Period portrait of Miroslav Anton
Period portrait of Miroslav Anton
zdroj: Witness´s archive

Miroslav Anton was born on 12 January 1959 in the Pilsen maternity hospital. The family lived in the village of Vrčeň near Nepomuk, then moved to the Slovany quarter of Pilsen. At the beginning of the 1960s he attended the 13th Primary Nine-Year School in Houškova Street, where a church grammar school was later established. From the moment he learned to read, he was strongly influenced by literature. In 1968 he joined the renewed Scouting. At that time he also experienced the invasion of the Warsaw Pact troops as a ten-year-old boy. In order to get to grammar school, he had to formally join the Pioneer organization. He failed to be admitted to the grammar school, so in 1973 he joined the Škoda factory as a milling engineer. He graduated from the secondary vocational school in Škoda. In 1983, he completed a four-year course at the Faculty of Education specializing in primary school teaching with extended physical education. Shortly after graduation, he was interrogated by State Security for his participation in an „anti-state“ event in Holubín organized by Milan Kohout. He then worked in the Pilsen branch of the state-owned company Nábytek Cheb, after which he was hired as a beginner in the theatre in Karlovy Vary.

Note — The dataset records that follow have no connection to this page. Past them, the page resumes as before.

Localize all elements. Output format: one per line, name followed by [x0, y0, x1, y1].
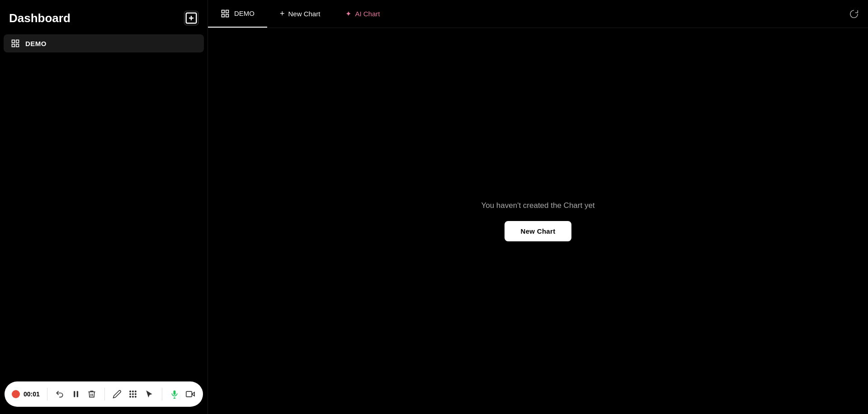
- new-chart-button[interactable]: New Chart: [505, 221, 572, 241]
- microphone-button[interactable]: [169, 387, 179, 401]
- svg-point-16: [132, 396, 134, 398]
- tab-demo-label: DEMO: [234, 9, 255, 17]
- svg-rect-26: [226, 14, 229, 17]
- divider-2: [104, 388, 105, 400]
- svg-point-13: [132, 394, 134, 395]
- sidebar-title: Dashboard: [9, 11, 71, 25]
- svg-point-11: [135, 391, 137, 392]
- main-content: DEMO + New Chart ✦ AI Chart You haven't …: [208, 0, 868, 414]
- top-nav: DEMO + New Chart ✦ AI Chart: [208, 0, 868, 28]
- svg-rect-25: [222, 14, 225, 17]
- pause-button[interactable]: [71, 387, 81, 401]
- grid-icon: [11, 39, 20, 48]
- ai-chart-sparkle-icon: ✦: [345, 9, 351, 18]
- empty-state-text: You haven't created the Chart yet: [481, 201, 594, 210]
- svg-point-14: [135, 394, 137, 395]
- nav-ai-chart[interactable]: ✦ AI Chart: [333, 0, 392, 28]
- svg-rect-24: [226, 10, 229, 13]
- svg-rect-7: [74, 391, 75, 397]
- undo-button[interactable]: [55, 387, 65, 401]
- sidebar-item-demo[interactable]: DEMO: [4, 34, 204, 52]
- grid-tool-button[interactable]: [128, 387, 138, 401]
- svg-point-9: [130, 391, 131, 392]
- sidebar-header: Dashboard: [0, 0, 208, 34]
- nav-new-chart[interactable]: + New Chart: [267, 0, 333, 28]
- divider-1: [47, 388, 47, 400]
- svg-rect-5: [12, 44, 15, 47]
- svg-rect-22: [186, 391, 192, 397]
- svg-point-12: [130, 394, 131, 395]
- bottom-toolbar: 00:01: [5, 381, 203, 407]
- demo-tab-icon: [221, 9, 230, 18]
- svg-rect-3: [12, 40, 15, 43]
- sidebar-item-label-demo: DEMO: [25, 40, 47, 47]
- svg-rect-4: [16, 40, 19, 43]
- svg-point-15: [130, 396, 131, 398]
- sidebar: Dashboard DEMO 00:01: [0, 0, 208, 414]
- delete-button[interactable]: [86, 387, 97, 401]
- record-dot: [12, 390, 20, 398]
- new-chart-plus-icon: +: [280, 9, 285, 19]
- svg-rect-23: [222, 10, 225, 13]
- svg-point-17: [135, 396, 137, 398]
- tab-demo[interactable]: DEMO: [208, 0, 267, 28]
- record-indicator: 00:01: [12, 390, 40, 398]
- svg-point-10: [132, 391, 134, 392]
- nav-ai-chart-label: AI Chart: [355, 10, 380, 18]
- svg-rect-8: [76, 391, 78, 397]
- video-button[interactable]: [185, 387, 196, 401]
- svg-marker-21: [192, 392, 195, 396]
- svg-rect-18: [173, 390, 175, 395]
- divider-3: [162, 388, 162, 400]
- add-dashboard-button[interactable]: [184, 11, 198, 25]
- pen-button[interactable]: [112, 387, 122, 401]
- record-time: 00:01: [24, 390, 40, 398]
- nav-new-chart-label: New Chart: [288, 10, 321, 18]
- cursor-button[interactable]: [144, 387, 154, 401]
- refresh-button[interactable]: [840, 9, 868, 19]
- svg-rect-6: [16, 44, 19, 47]
- empty-state: You haven't created the Chart yet New Ch…: [208, 28, 868, 414]
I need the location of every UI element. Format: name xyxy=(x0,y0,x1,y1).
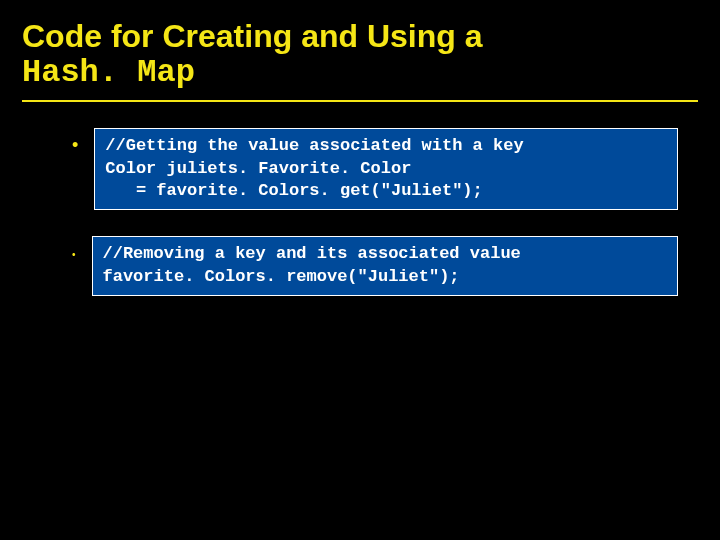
slide-title: Code for Creating and Using a Hash. Map xyxy=(22,18,698,92)
code-block: //Removing a key and its associated valu… xyxy=(92,236,678,296)
title-line-1: Code for Creating and Using a xyxy=(22,18,698,55)
bullet-item: • //Getting the value associated with a … xyxy=(72,128,678,211)
slide: Code for Creating and Using a Hash. Map … xyxy=(0,0,720,540)
code-text: //Getting the value associated with a ke… xyxy=(105,135,667,204)
code-text: //Removing a key and its associated valu… xyxy=(103,243,667,289)
code-block: //Getting the value associated with a ke… xyxy=(94,128,678,211)
bullet-icon: • xyxy=(72,250,76,260)
title-divider xyxy=(22,100,698,102)
bullet-icon: • xyxy=(72,136,78,154)
bullet-item: • //Removing a key and its associated va… xyxy=(72,236,678,296)
title-line-2: Hash. Map xyxy=(22,55,698,92)
content-area: • //Getting the value associated with a … xyxy=(22,128,698,297)
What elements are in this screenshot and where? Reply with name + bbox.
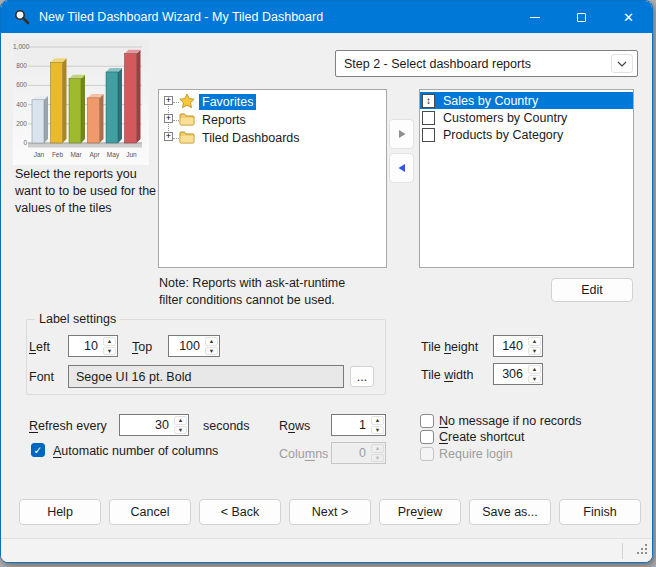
- save-as-button[interactable]: Save as...: [469, 499, 551, 525]
- spin-up-icon[interactable]: [528, 365, 541, 374]
- expand-icon[interactable]: [164, 114, 173, 123]
- tree-item-favorites[interactable]: Favorites: [159, 93, 386, 111]
- folder-icon: [179, 111, 195, 130]
- spin-up-icon[interactable]: [205, 337, 218, 346]
- left-label: Left: [29, 340, 50, 354]
- tree-item-label[interactable]: Tiled Dashboards: [199, 130, 303, 146]
- top-spinner[interactable]: 100: [168, 335, 220, 357]
- selected-reports-list[interactable]: ↕ Sales by Country Customers by Country …: [419, 89, 634, 268]
- report-item-label: Customers by Country: [443, 111, 567, 125]
- minimize-button[interactable]: [511, 1, 558, 33]
- font-browse-button[interactable]: ...: [350, 366, 374, 387]
- reorder-handle[interactable]: [422, 111, 435, 125]
- auto-columns-checkbox[interactable]: ✓: [31, 443, 45, 457]
- font-value: Segoe UI 16 pt. Bold: [76, 370, 191, 384]
- back-button[interactable]: < Back: [199, 499, 281, 525]
- reorder-handle[interactable]: [422, 128, 435, 142]
- tree-item-reports[interactable]: Reports: [159, 111, 386, 129]
- spin-down-icon[interactable]: [205, 347, 218, 356]
- top-label: Top: [132, 340, 152, 354]
- status-bar: [1, 538, 652, 562]
- minimize-icon: [530, 17, 540, 18]
- columns-spinner: 0: [331, 442, 386, 464]
- spin-up-icon[interactable]: [528, 337, 541, 346]
- next-button[interactable]: Next >: [289, 499, 371, 525]
- note-text-line1: Note: Reports with ask-at-runtime: [159, 275, 345, 292]
- maximize-icon: [577, 13, 586, 22]
- refresh-spinner[interactable]: 30: [119, 414, 189, 436]
- help-button[interactable]: Help: [19, 499, 101, 525]
- chart-caption: Select the reports you want to to be use…: [15, 166, 157, 217]
- wizard-step-select[interactable]: Step 2 - Select dashboard reports: [335, 50, 638, 77]
- close-icon: ✕: [623, 10, 634, 25]
- no-message-label[interactable]: No message if no records: [439, 414, 581, 428]
- folder-icon: [179, 129, 195, 148]
- refresh-value[interactable]: 30: [120, 418, 173, 432]
- spin-down-icon[interactable]: [103, 347, 116, 356]
- app-magnifier-icon: [14, 9, 30, 25]
- status-separator: [622, 543, 623, 559]
- report-item-customers-by-country[interactable]: Customers by Country: [420, 109, 633, 126]
- report-item-sales-by-country[interactable]: ↕ Sales by Country: [420, 92, 633, 109]
- move-right-button[interactable]: [389, 119, 414, 149]
- note-text-line2: filter conditions cannot be used.: [159, 292, 335, 309]
- no-message-checkbox[interactable]: [420, 414, 434, 428]
- wizard-dialog: New Tiled Dashboard Wizard - My Tiled Da…: [0, 0, 653, 563]
- create-shortcut-label[interactable]: Create shortcut: [439, 430, 524, 444]
- seconds-label: seconds: [203, 419, 250, 433]
- maximize-button[interactable]: [558, 1, 605, 33]
- report-item-products-by-category[interactable]: Products by Category: [420, 126, 633, 143]
- spin-down-icon[interactable]: [528, 375, 541, 384]
- tree-item-label[interactable]: Favorites: [199, 94, 256, 110]
- rows-label: Rows: [279, 419, 310, 433]
- tree-item-label[interactable]: Reports: [199, 112, 249, 128]
- spin-up-icon[interactable]: [174, 416, 187, 425]
- left-spinner[interactable]: 10: [68, 335, 118, 357]
- right-triangle-icon: [397, 129, 407, 139]
- tree-item-tiled-dashboards[interactable]: Tiled Dashboards: [159, 129, 386, 147]
- chevron-down-icon[interactable]: [611, 54, 633, 73]
- create-shortcut-checkbox[interactable]: [420, 430, 434, 444]
- folder-tree[interactable]: Favorites Reports Tiled Dashboards: [158, 89, 387, 268]
- spin-up-icon[interactable]: [371, 416, 384, 425]
- columns-label: Columns: [279, 447, 328, 461]
- star-icon: [179, 93, 195, 112]
- wizard-step-value: Step 2 - Select dashboard reports: [344, 57, 611, 71]
- title-bar[interactable]: New Tiled Dashboard Wizard - My Tiled Da…: [1, 1, 652, 33]
- spin-down-icon[interactable]: [528, 347, 541, 356]
- window-title: New Tiled Dashboard Wizard - My Tiled Da…: [39, 10, 323, 24]
- font-field[interactable]: Segoe UI 16 pt. Bold: [68, 365, 344, 388]
- expand-icon[interactable]: [164, 96, 173, 105]
- tile-width-spinner[interactable]: 306: [493, 363, 543, 385]
- font-label: Font: [29, 370, 54, 384]
- close-button[interactable]: ✕: [605, 1, 652, 33]
- left-value[interactable]: 10: [69, 339, 102, 353]
- resize-grip[interactable]: [637, 544, 648, 558]
- columns-value: 0: [332, 446, 370, 460]
- reorder-icon[interactable]: ↕: [422, 94, 435, 108]
- move-left-button[interactable]: [389, 153, 414, 183]
- expand-icon[interactable]: [164, 132, 173, 141]
- spin-down-icon[interactable]: [371, 426, 384, 435]
- auto-columns-label[interactable]: Automatic number of columns: [53, 444, 218, 458]
- finish-button[interactable]: Finish: [559, 499, 641, 525]
- tile-height-label: Tile height: [421, 340, 478, 354]
- preview-button[interactable]: Preview: [379, 499, 461, 525]
- report-item-label: Sales by Country: [443, 94, 538, 108]
- rows-value[interactable]: 1: [332, 418, 370, 432]
- require-login-checkbox: [420, 447, 434, 461]
- spin-down-icon[interactable]: [174, 426, 187, 435]
- tile-height-value[interactable]: 140: [494, 339, 527, 353]
- chart-thumbnail: 02004006008001,000 JanFebMarAprMayJun: [13, 39, 149, 165]
- spin-down-icon: [371, 454, 384, 463]
- tile-width-label: Tile width: [421, 368, 473, 382]
- spin-up-icon[interactable]: [103, 337, 116, 346]
- refresh-label: Refresh every: [29, 419, 107, 433]
- top-value[interactable]: 100: [169, 339, 204, 353]
- tile-width-value[interactable]: 306: [494, 367, 527, 381]
- tile-height-spinner[interactable]: 140: [493, 335, 543, 357]
- left-triangle-icon: [397, 163, 407, 173]
- cancel-button[interactable]: Cancel: [109, 499, 191, 525]
- rows-spinner[interactable]: 1: [331, 414, 386, 436]
- edit-button[interactable]: Edit: [551, 278, 633, 302]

In the spring of 1984 he started his military service in Terezín. After a year he returned to the Karlovy Vary theatre, where he stayed until June 1989. Then he worked as a regional methodologist at the regional cultural centre in Pilsen. In 1989, he signed a petition of cultural workers for the release of Václav Havel from prison and the declaration Several Sentences. He participated in meetings uniting students and theatre workers protesting against the regime, co-founded the Civic Forum and actively participated in the general strike of 27 November 1989. He then worked as an editor and later as editor-in-chief of Czechoslovak Radio Pilsen, then as a freelance cultural editor and also as a director and editor. In 1990-1994, he was a member of the Pilsen City Council, and was also active in the association Děkujeme, odejděte [Thank you, leave, please]! In 2012 he started working in the field of promotion at the Diocesan Charity of Pilsen.